======== MATERIAL SUPPLIED
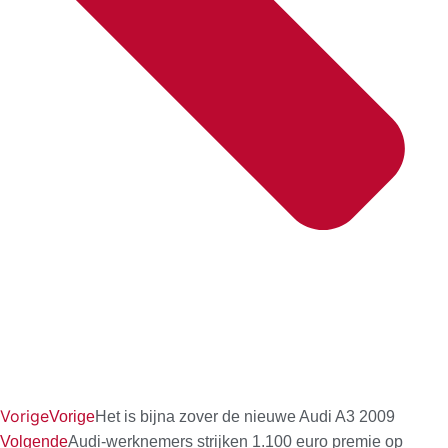
Vorige
Vorige
Het is bijna zover de nieuwe Audi A3 2009
Volgende
Audi-werknemers strijken 1.100 euro premie op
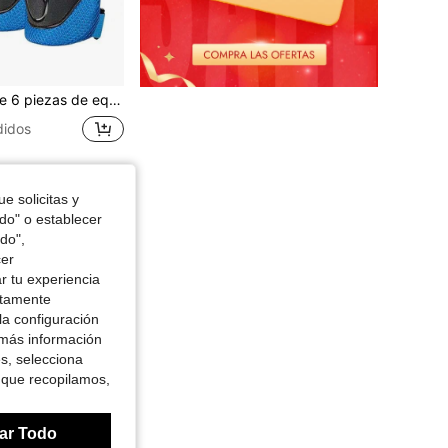
las, muñecas y codos, protectores de rodilla para bicicleta, monopatín, patinaje sobre hielo, partes de seguridad deportiva
didos
e solicitas y
odo" o establecer
do",
cer
r tu experiencia
ctamente
la configuración
 más información
es, selecciona
 que recopilamos,
ar Todo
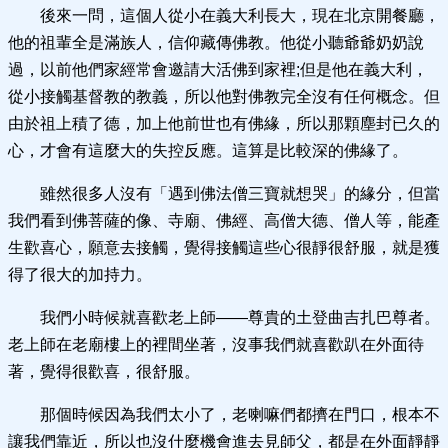
後來一問，這個人從小在義大利長大，現在北京開餐廳，
他的祖輩全是滿族人，信仰藏傳佛教。他從小聽爺爺奶奶說
過，以前他們家經常會邀請大活佛到家裡;但是他在義大利，
從小接觸基督教的教義，所以他對佛教完全沒有任何概念。但
由於祖上積了德，加上他前世也有佛緣，所以那顆塵封已久的
心，才會有這麼大的失控反應。這算是比較深的佛緣了。
雖然很多人沒有「遇到佛法僧三寶就想哭」的緣分，但當
我們看到佛菩薩的像、寺廟、佛經、高僧大德、僧人等，能產
生歡喜心，願意去接觸，覺得接觸這些心很靜很舒服，就是獲
得了很大的加持力。
我們小時候就喜歡老上師——尊貴的土登曲吉扎巴尊者。
老上師在老廟樓上的裡間坐著，沒事我們就喜歡趴在外面待
著，覺得很歡喜，很舒服。
那個時候因為我們太小了，老喇嘛們都擠在門口，根本不
讓我們靠近，所以也沒什麼機會進去見師父，都是在外面靜靜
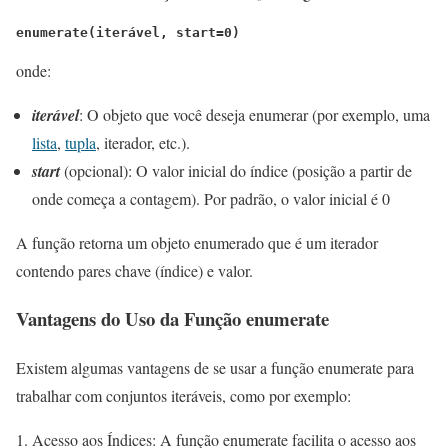
enumerate(iterável, start=0)
onde:
iterável
: O objeto que você deseja enumerar (por exemplo, uma
lista
,
tupla
, iterador, etc.).
start
(opcional): O valor inicial do índice (posição a partir de
onde começa a contagem). Por padrão, o valor inicial é 0
A função retorna um objeto enumerado que é um iterador
contendo pares chave (índice) e valor.
Vantagens do Uso da Função enumerate
Existem algumas vantagens de se usar a função enumerate para
trabalhar com conjuntos iteráveis, como por exemplo:
Acesso aos Índices: A função enumerate facilita o acesso aos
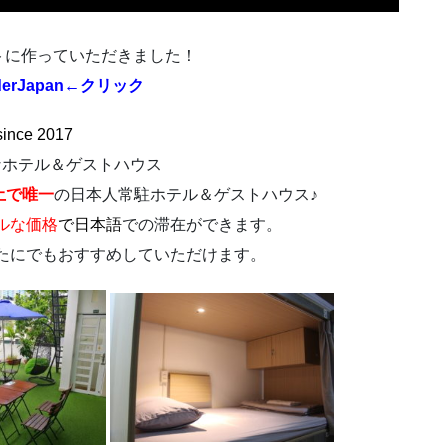
ゲストに作っていただきました！
derJapan
←クリック
since 2017
なホテル＆ゲストハウス
土で唯一
の日本人常駐ホテル＆ゲストハウス♪
ルな価格
で
日本語
での滞在ができます。
たにでもおすすめしていただけます。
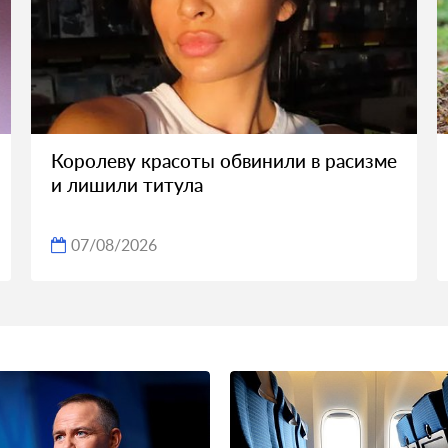
Королеву красоты обвинили в расизме
и лишили титула
07/08/2026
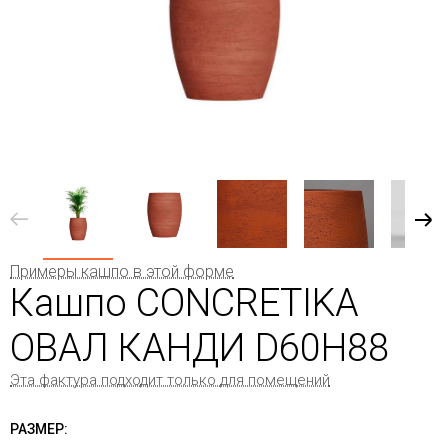
Примеры кашпо в этой форме
Кашпо CONCRETIKA
ОВАЛ КАНДИ D60H88
Эта фактура подходит только для помещений
РАЗМЕР:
================
=== WHAT YOU ARE ASKED TO DO ===
The images in the entries above should be left out; please reproduce exactly the lines from the first through the one containing "我們小時候就喜歡老上師——尊貴的土登曲吉扎巴尊者。".

=== REPLY ===
Vorige
Vorige
Het is bijna zover de nieuwe Audi A3 2009
Volgende
Audi-werknemers strijken 1.100 euro premie op
las, muñecas y codos, protectores de rodilla para bicicleta, monopatín, patinaje sobre hielo, partes de seguridad deportiva
didos
e solicitas y
odo" o establecer
do",
cer
r tu experiencia
ctamente
la configuración
 más información
es, selecciona
 que recopilamos,
ar Todo
後來一問，這個人從小在義大利長大，現在北京開餐廳，
他的祖輩全是滿族人，信仰藏傳佛教。他從小聽爺爺奶奶說
過，以前他們家經常會邀請大活佛到家裡;但是他在義大利，
從小接觸基督教的教義，所以他對佛教完全沒有任何概念。但
由於祖上積了德，加上他前世也有佛緣，所以那顆塵封已久的
心，才會有這麼大的失控反應。這算是比較深的佛緣了。
雖然很多人沒有「遇到佛法僧三寶就想哭」的緣分，但當
我們看到佛菩薩的像、寺廟、佛經、高僧大德、僧人等，能產
生歡喜心，願意去接觸，覺得接觸這些心很靜很舒服，就是獲
得了很大的加持力。
我們小時候就喜歡老上師——尊貴的土登曲吉扎巴尊者。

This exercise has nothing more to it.